Le pape François a adopté un positionnement à gauche sur les questions sociales - AFP

  • Le pape François arrive au Brésil [pour les Journées mondiales de la jeunesse catholique (JMJ), qui se tiennent du 23 au 28 juillet à Rio de Janeiro] pour dire aux jeunes ce que le catholicisme attend d’eux. Il y trouvera des fidèles différents de ceux qu’avaient rencontrés ses deux prédécesseurs : après une longue période de prédominance de l’expérience religieuse individuelle, désormais l’engagement social gagne du terrain. Avec pour étendards l’amélioration de l’accès à la santé et à l’éducation, le respect des différences, la diminution de la violence et le renforcement d’une économie plus solidaire, la nouvelle jeunesse catholique brésilienne cherche à trouver un écho dans les mots de ce pape qui prêche l’humilité et l’amour du prochain.
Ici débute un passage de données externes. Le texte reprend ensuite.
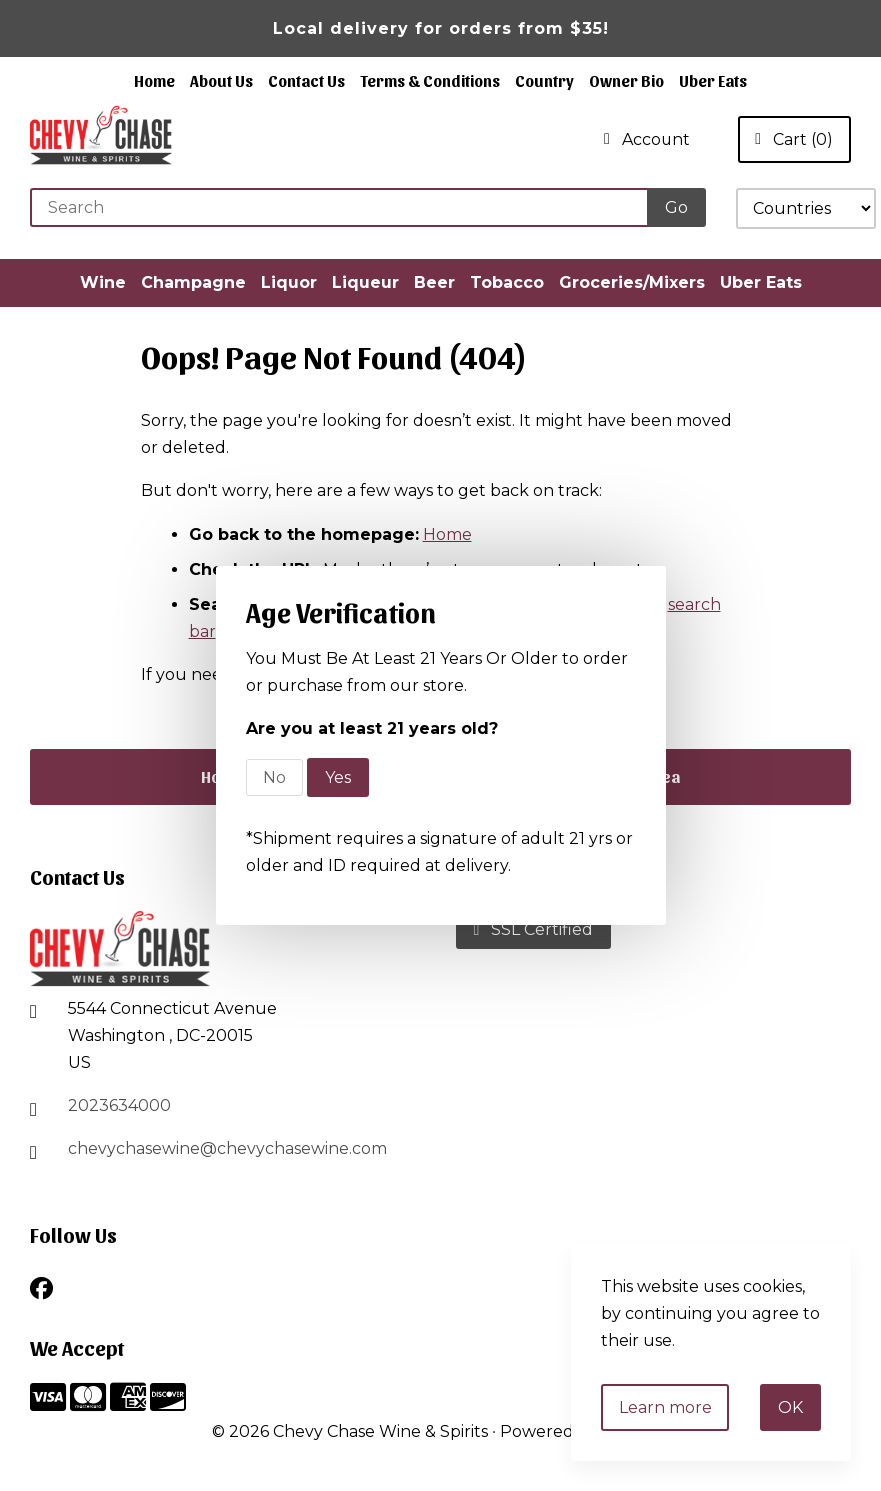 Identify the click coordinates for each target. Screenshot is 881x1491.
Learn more (665, 1407) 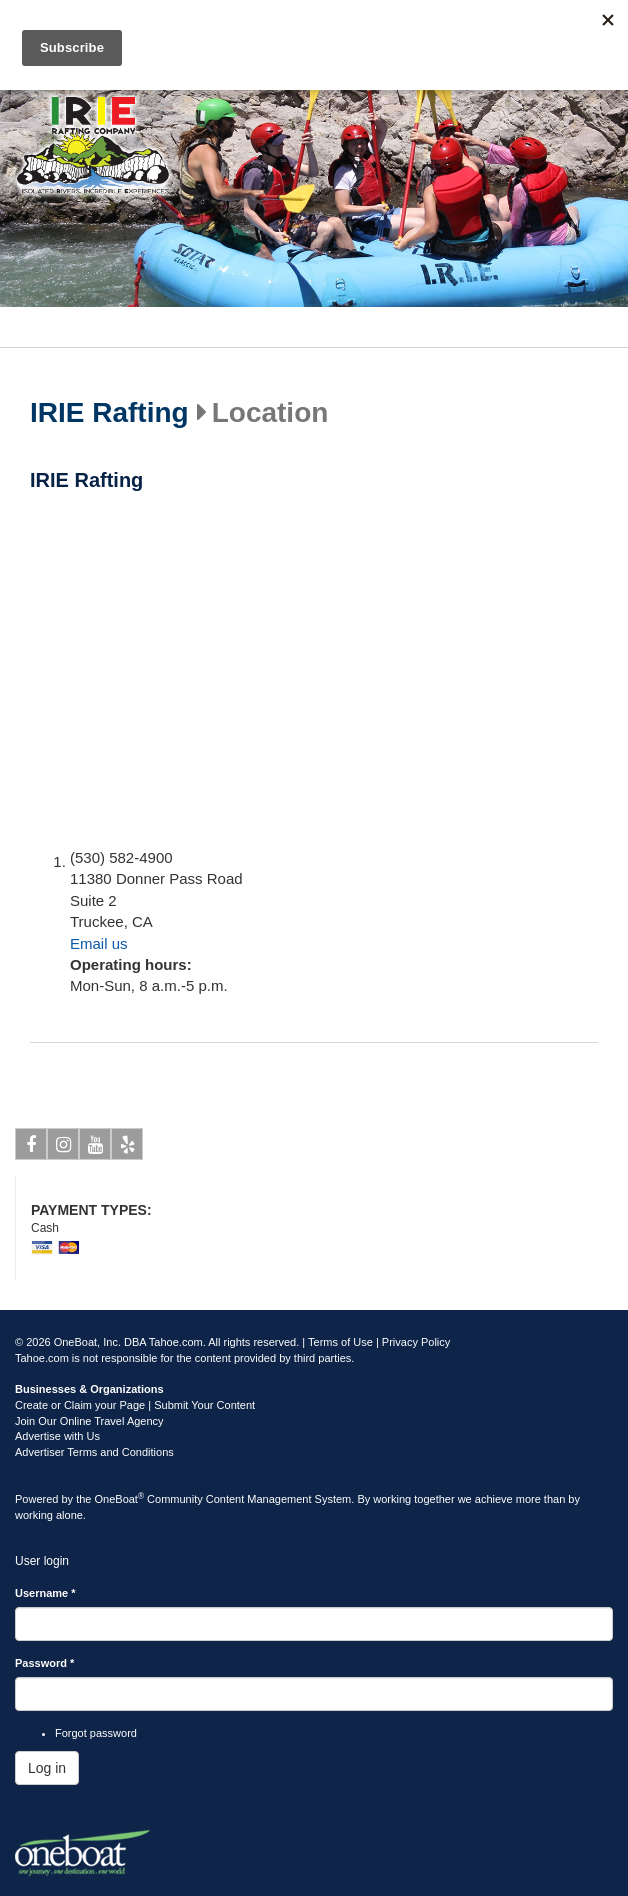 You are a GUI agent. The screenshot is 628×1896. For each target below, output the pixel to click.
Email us (99, 943)
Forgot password (96, 1733)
  • “Aujourd’hui, le jeune veut mieux connaître l’Eglise : il veut qu’elle l’écoute et l’aide dans sa formation religieuse et humaine”, affirme Leonardo Cavalcante, âgé de 23 ans. Le pape est informé des attentes de la jeunesse brésilienne. A Pâques, des autorités religieuses brésiliennes étaient à Rome et ont évoqué le fonctionnement des quelque soixante communautés d’évangélisation de la jeunesse significatives sur le plan national. Les manifestations de juin ont également résonné au Vatican. Le sommet de l’Eglise a modifié en conséquence les discours du pape pour les JMJ. A Rio, le pape devra dialoguer et indiquer des chemins pour la jeunesse, qui veut se nourrir de la parole de Dieu non seulement pour prendre soin de sa spiritualité, mais pour aider à changer le monde, à l’instar de Leonardo Cavalcante. Membre de la pastorale universitaire, il a voyagé en Argentine et au Chili pour promouvoir le bien et l’égalité dans des communautés pauvres, et il fait de même au Brésil. Ce programme de la pastorale envoie des étudiants dans un lieu où règne la pauvreté afin qu’ils mettent en pratique leurs aptitudes professionnelles en construisant et en rénovant des bibliothèques, en réalisant des conférences sur la santé et les droits de l’homme ou en offrant des consultations dentaires. “La jeunesse veut mettre davantage les mains dans le cambouis, montrer qu’elle peut changer le monde”, dit-il, lui qui est également volontaire de la section universités de la Conférence nationale des évêques du Brésil (CNBB).
  • Aujourd’hui, le jeune catholique qui veut transformer la société est soit lié à la Pastorale de la jeunesse (PJ), soit aux Communautés ecclésiales de base (CEB). Entre les années 1960 et 1980 [pendant la dictature], les CEB constituaient le seul espace viable pour qui voulait agir politiquement et socialement. Avant de perdre de l’importance du fait de la politique en vigueur au Vatican lors deux derniers pontificats et de la démocratisation du pays. Désormais, ils retrouvent de la couleur grâce aux nouvelles attentes des fidèles. Selon la CNBB, il y avait 70 500 CEB dans le pays en 1995. Avec l’augmentation du nombre de paroisses, on est passé aujourd’hui à 107 000. Pedro Romero, 16 ans, et Taynah, sa sœur âgée de 20 ans, en sont un exemple. Leur mère a été formée religieusement dans une CEB du quartier de Belém, à l’est de São Paulo, où existait un fort engagement des laïcs avec une action sociale de grande ampleur. Aujourd’hui, Pedro et Taynah y participent à leur tour. Dans les rencontres auxquelles ils assistent, ils discutent de sujets comme la famille, l’éducation ou la sécurité et définissent des stratégies pour que leurs demandes soient entendues et mises en pratique. “Nous étions aux manifestations du Movimento Passe Livre [mouvement défendant la gratuité des transports, à l’origine des plus grandes manifestations au Brésil depuis vingt ans] et nous avons défendu nos idées, notamment notre opposition aux projets de réduction de la majorité pénale,explique Taynah. On ne s’arrête pas à la spiritualité.”
  • Priscila Naves, 21 ans, coordinatrice nationale de la PJ étudiante, souligne que cette volonté d’agir dans le champ social est un souhait de la Pastorale. “C’est le résultat de ce que nous appelons l’éducation émancipatrice.” Cette formation commence à l’âge de 10 ans, avec des discussions qui concourent à la construction du caractère et de l’identité de l’enfant. “Nous œuvrons pour que le jeune en question ait une vision critique du monde et qu’à partir de là il propose des changements”,précise-t-elle.